Participant characteristics

Table 2 provides sociodemographic characteristics of the participating midwives. Twelve female midwives from eight midwifery practices across The Netherlands participated. Respondents ranged in age from 27 to 60 years, with an average age of 43 years. Most respondents were categorized as ethnic Dutch (n=10). The thematic analysis elicited four major themes: 1) language barrier, 2) low health-literacy, 3) sociocultural and religious differences between midwife and client, and 4) midwife stereotyping.

Table 2

Characteristics of midwives in the interview study

Characteristicsn (%)a
Geographical location
North2
East1
South1
West8
Work experience (years), mean (range)14.9 (1–34)
≤2 years2 (18.2)
3–11 years3 (27.3)
≥12 years6 (54.5)
Counselling experience (years)b, mean ± SD (range)7.3 ± 5.1 (1–12)
≤2 years3
3–11 years2
≥12 years6
Age (years), mean ± SD (range)43.3 ± 11.7 (27–60)
Ethnicity
Dutch10 (83.4)
Other western1 (8.3)
Non-western1 (8.3)
Religious background
None7 (58.3)
Christian3 (25.0)
Muslim2 (16.6)
Other

a Due to missing and inapplicable answers the n can vary from variable to variable. Valid percentages are shown.

b Counseling experience was measured from 2007, when the Dutch prenatal screening program was implemented and when midwives became obliged to provide counseling to all pregnant women in the Netherlands. Nevertheless, midwives have provided information about prenatal screening and diagnosis already for many years before 2007 on the Triple test, amniocentesis and CVS to women with a high risk of congenital anomalies and low risk women who explicitly asked for information. However, this information provision did not involve counseling.

When we asked midwives to define a ‘migrant woman’, all acknowledged the broad diversity of women this term entailed in terms of ethnicity, language proficiency, and socioeconomic status. However, when talking about the barriers encountered during counselling, midwives often narrowed down the term ‘migrant woman’ to denote women with ‘a non-western migrant background’.

Language barrier

The difficulty midwives mentioned most often concerned communicating with clients with a migrant background and not proficient in Dutch or English. A language barrier limited the ability to exchange the information necessary for the client to fully understand the test offer, particularly affecting HE. Midwives often simplified the information, which could lead to insensitive information provision. Especially when it concerned the topic of pregnancy termination, some midwives considered it difficult to bring across information without scaring off their clients and feared that clients would misinterpret the aim of the screening tests:

‘[I]t's a very delicate topic to explain if you are not fully proficient in the language [of your client]… It is perfectly possible that they misunderstand the information and think, ‘If you take a test, you need to terminate your pregnancy.’ (MW01)

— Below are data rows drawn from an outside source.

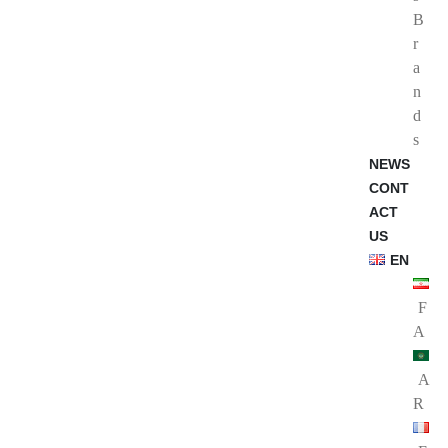
B
r
a
n
d
s
NEWS
CONT
ACT
US
EN
F
A
A
R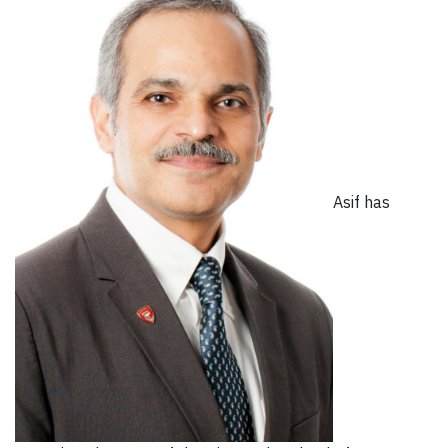
Asif has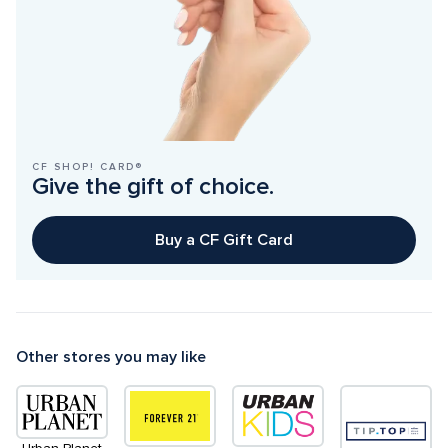
CF SHOP! CARD®
Give the gift of choice.
Buy a CF Gift Card
Other stores you may like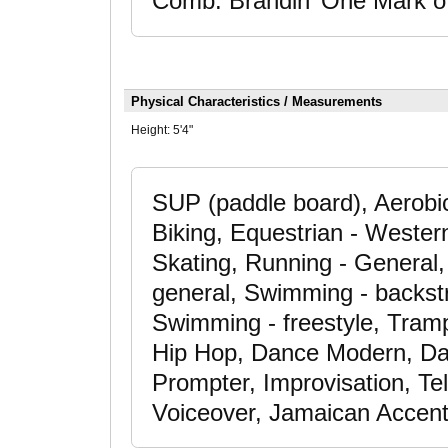
Comb: Brandin’ One Mark of
Physical Characteristics / Measurements
Height:
5'4"
SUP (paddle board), Aerobic
Biking, Equestrian - Wester
Skating, Running - General, 
general, Swimming - backst
Swimming - freestyle, Tramp
Hip Hop, Dance Modern, Da
Prompter, Improvisation, Te
Voiceover, Jamaican Accent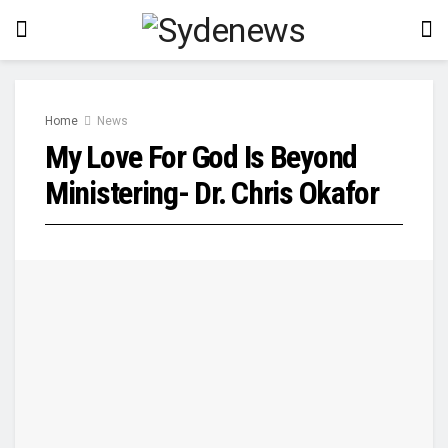
Home
News
My Love For God Is Beyond
Ministering- Dr. Chris Okafor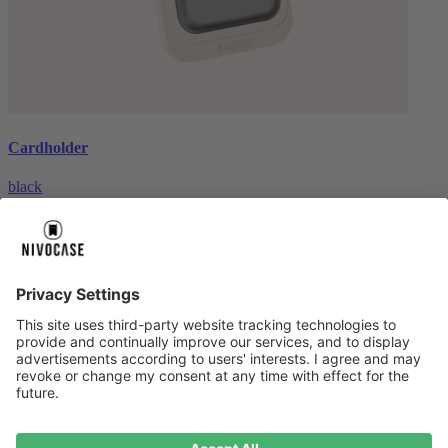
Cardholder
black
€26.99
About us
About us
About NIVOCASE
NIVOCASE test lab
Contact us
Pay safely
Pay safely
Help centre
Help centre
Payment
Delivery
All help topic
Service
Service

In case of a language barrier, most midwives were also concerned that the information they provided was oversimplified, especially in the case of NIPT. Some test characteristics, e.g. it is a blood test, sequencing both fetal and maternal DNA and it is a risk assessment, were particularly difficult to explain to clients not proficient in Dutch. These details were easily omitted from counselling to make the test easier to explain. As such, counsellors felt they were unable to provide sufficient information to enable an autonomous and well-informed choice:

‘[In case of a language barrier] you just do not explain everything about DNA, the placenta, sensitivity, and specificity. You rather say something like, “the NIPT is more accurate”. And then they may ask “Better?”, “Yes, better”, although you actually think, “I am not supposed to say that”.’ (MW03)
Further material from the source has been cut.